# [Exercise objective]
No pictures are to be included when the entries below are reproduced exactly.

*** Block opens ***

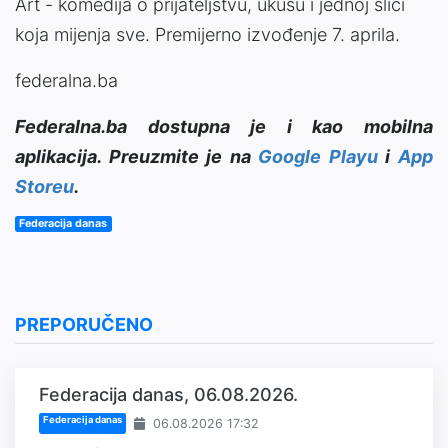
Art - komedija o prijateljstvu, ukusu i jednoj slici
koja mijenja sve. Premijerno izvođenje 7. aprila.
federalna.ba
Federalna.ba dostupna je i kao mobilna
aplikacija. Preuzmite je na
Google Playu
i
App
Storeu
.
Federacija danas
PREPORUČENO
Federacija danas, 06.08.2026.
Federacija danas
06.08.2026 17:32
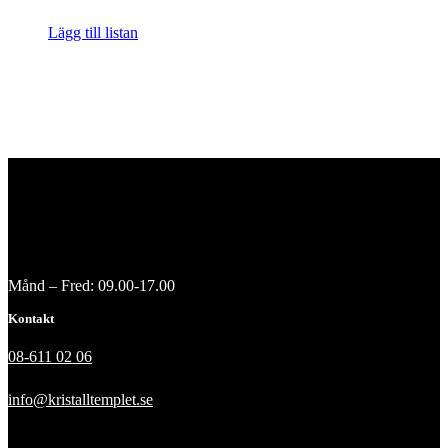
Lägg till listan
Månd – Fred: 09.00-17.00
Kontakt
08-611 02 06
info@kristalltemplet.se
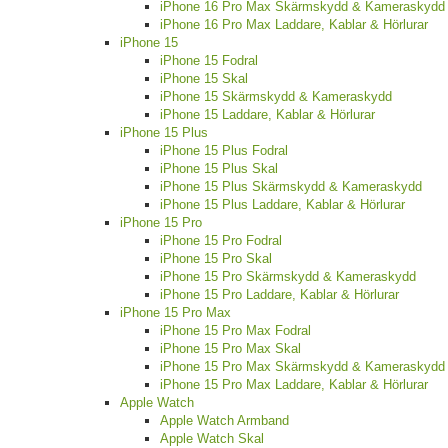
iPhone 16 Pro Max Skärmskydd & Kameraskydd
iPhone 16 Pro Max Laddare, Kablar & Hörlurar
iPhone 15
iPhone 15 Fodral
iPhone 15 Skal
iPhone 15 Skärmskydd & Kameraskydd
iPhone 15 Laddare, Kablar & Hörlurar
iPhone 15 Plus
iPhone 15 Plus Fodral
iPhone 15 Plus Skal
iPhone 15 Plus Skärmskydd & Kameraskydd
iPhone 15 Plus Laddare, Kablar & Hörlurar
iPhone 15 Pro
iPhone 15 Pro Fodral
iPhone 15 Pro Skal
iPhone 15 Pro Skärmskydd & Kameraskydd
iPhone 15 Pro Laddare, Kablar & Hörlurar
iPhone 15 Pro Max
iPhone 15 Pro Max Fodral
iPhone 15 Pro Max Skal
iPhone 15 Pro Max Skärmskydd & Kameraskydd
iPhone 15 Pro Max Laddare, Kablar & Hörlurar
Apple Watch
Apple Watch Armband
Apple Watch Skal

*** Block closes ***

# [Final answer]
Art - komedija o prijateljstvu, ukusu i jednoj slici
koja mijenja sve. Premijerno izvođenje 7. aprila.
federalna.ba
Federalna.ba dostupna je i kao mobilna
aplikacija. Preuzmite je na
Google Playu
i
App
Storeu
.
Federacija danas
PREPORUČENO
Federacija danas, 06.08.2026.
Federacija danas
06.08.2026 17:32
Lägg till listan
Månd – Fred: 09.00-17.00
Kontakt
08-611 02 06
info@kristalltemplet.se
iPhone 16 Pro Max Skärmskydd & Kameraskydd
iPhone 16 Pro Max Laddare, Kablar & Hörlurar
iPhone 15
iPhone 15 Fodral
iPhone 15 Skal
iPhone 15 Skärmskydd & Kameraskydd
iPhone 15 Laddare, Kablar & Hörlurar
iPhone 15 Plus
iPhone 15 Plus Fodral
iPhone 15 Plus Skal
iPhone 15 Plus Skärmskydd & Kameraskydd
iPhone 15 Plus Laddare, Kablar & Hörlurar
iPhone 15 Pro
iPhone 15 Pro Fodral
iPhone 15 Pro Skal
iPhone 15 Pro Skärmskydd & Kameraskydd
iPhone 15 Pro Laddare, Kablar & Hörlurar
iPhone 15 Pro Max
iPhone 15 Pro Max Fodral
iPhone 15 Pro Max Skal
iPhone 15 Pro Max Skärmskydd & Kameraskydd
iPhone 15 Pro Max Laddare, Kablar & Hörlurar
Apple Watch
Apple Watch Armband
Apple Watch Skal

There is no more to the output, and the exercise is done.